> **WORK TO COMPLETE**: Repeat each entry exactly. Drop every image.

(Saved entries)
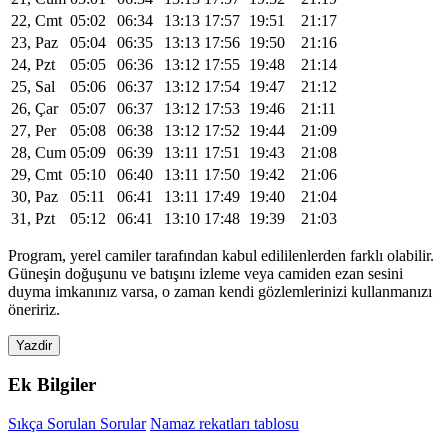
22, Cmt
05:02
06:34
13:13
17:57
19:51
21:17
23, Paz
05:04
06:35
13:13
17:56
19:50
21:16
24, Pzt
05:05
06:36
13:12
17:55
19:48
21:14
25, Sal
05:06
06:37
13:12
17:54
19:47
21:12
26, Çar
05:07
06:37
13:12
17:53
19:46
21:11
27, Per
05:08
06:38
13:12
17:52
19:44
21:09
28, Cum
05:09
06:39
13:11
17:51
19:43
21:08
29, Cmt
05:10
06:40
13:11
17:50
19:42
21:06
30, Paz
05:11
06:41
13:11
17:49
19:40
21:04
31, Pzt
05:12
06:41
13:10
17:48
19:39
21:03
Program, yerel camiler tarafından kabul edililenlerden farklı olabilir.
Güneşin doğuşunu ve batışını izleme veya camiden ezan sesini
duyma imkanınız varsa, o zaman kendi gözlemlerinizi kullanmanızı
öneririz.
Yazdir
Ek Bilgiler
Sıkça Sorulan Sorular
Namaz rekatları tablosu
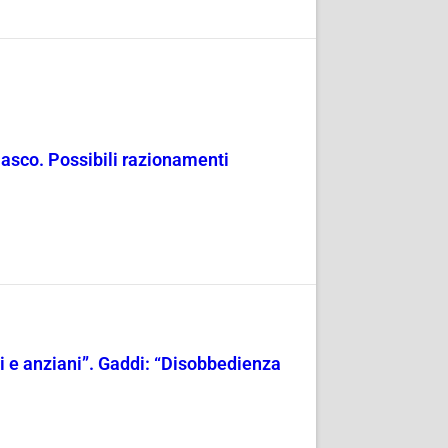
masco. Possibili razionamenti
ili e anziani”. Gaddi: “Disobbedienza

> **TASK RESULT**:
22, Cmt
05:02
06:34
13:13
17:57
19:51
21:17
23, Paz
05:04
06:35
13:13
17:56
19:50
21:16
24, Pzt
05:05
06:36
13:12
17:55
19:48
21:14
25, Sal
05:06
06:37
13:12
17:54
19:47
21:12
26, Çar
05:07
06:37
13:12
17:53
19:46
21:11
27, Per
05:08
06:38
13:12
17:52
19:44
21:09
28, Cum
05:09
06:39
13:11
17:51
19:43
21:08
29, Cmt
05:10
06:40
13:11
17:50
19:42
21:06
30, Paz
05:11
06:41
13:11
17:49
19:40
21:04
31, Pzt
05:12
06:41
13:10
17:48
19:39
21:03
Program, yerel camiler tarafından kabul edililenlerden farklı olabilir.
Güneşin doğuşunu ve batışını izleme veya camiden ezan sesini
duyma imkanınız varsa, o zaman kendi gözlemlerinizi kullanmanızı
öneririz.
Yazdir
Ek Bilgiler
Sıkça Sorulan Sorular
Namaz rekatları tablosu
masco. Possibili razionamenti
ili e anziani”. Gaddi: “Disobbedienza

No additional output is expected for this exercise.